Data section →

_ _ _ _

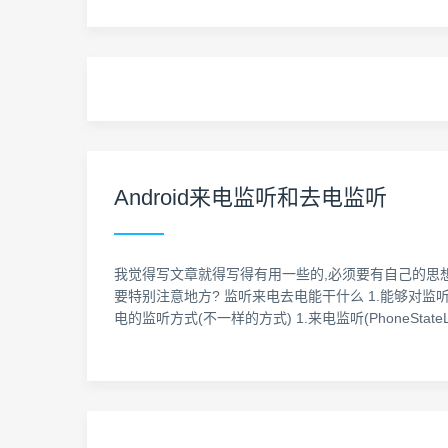
Android来电监听和去电监听
我觉得写文章就得写得有用一些的,必须要有自己的思想,
要特别注意地方? 监听来电去电能干什么 1.能够对监
电的监听方式(不一样的方式) 1.来电监听(PhoneStateLis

_ _ _ _

Activity → Every line of the material above should be repeated exactly, except for the pictures.

Exercise response →
Android来电监听和去电监听
我觉得写文章就得写得有用一些的,必须要有自己的思想,
要特别注意地方? 监听来电去电能干什么 1.能够对监
电的监听方式(不一样的方式) 1.来电监听(PhoneStateLis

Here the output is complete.